**EXERCISE DETAILS:**
Copy the entries below exactly, but only from the line containing "inside your AI." through the final line.

**Saved data entries:**
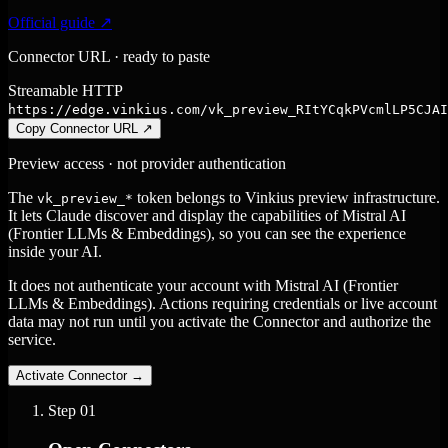
Official guide ↗
Connector URL · ready to paste
Streamable HTTP
https://edge.vinkius.com/vk_preview_RItYCqkPVcmlLP5CJAI
Copy Connector URL
↗
Preview access · not provider authentication
The
token belongs to Vinkius preview infrastructure.
vk_preview_*
It lets Claude discover and display the capabilities of Mistral AI
(Frontier LLMs & Embeddings), so you can see the experience
inside your AI.
It does not authenticate your account with Mistral AI (Frontier
LLMs & Embeddings). Actions requiring credentials or live account
data may not run until you activate the Connector and authorize the
service.
Activate Connector
→
Step
01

**RESULT:**
inside your AI.
It does not authenticate your account with Mistral AI (Frontier
LLMs & Embeddings). Actions requiring credentials or live account
data may not run until you activate the Connector and authorize the
service.
Activate Connector
→
Step
01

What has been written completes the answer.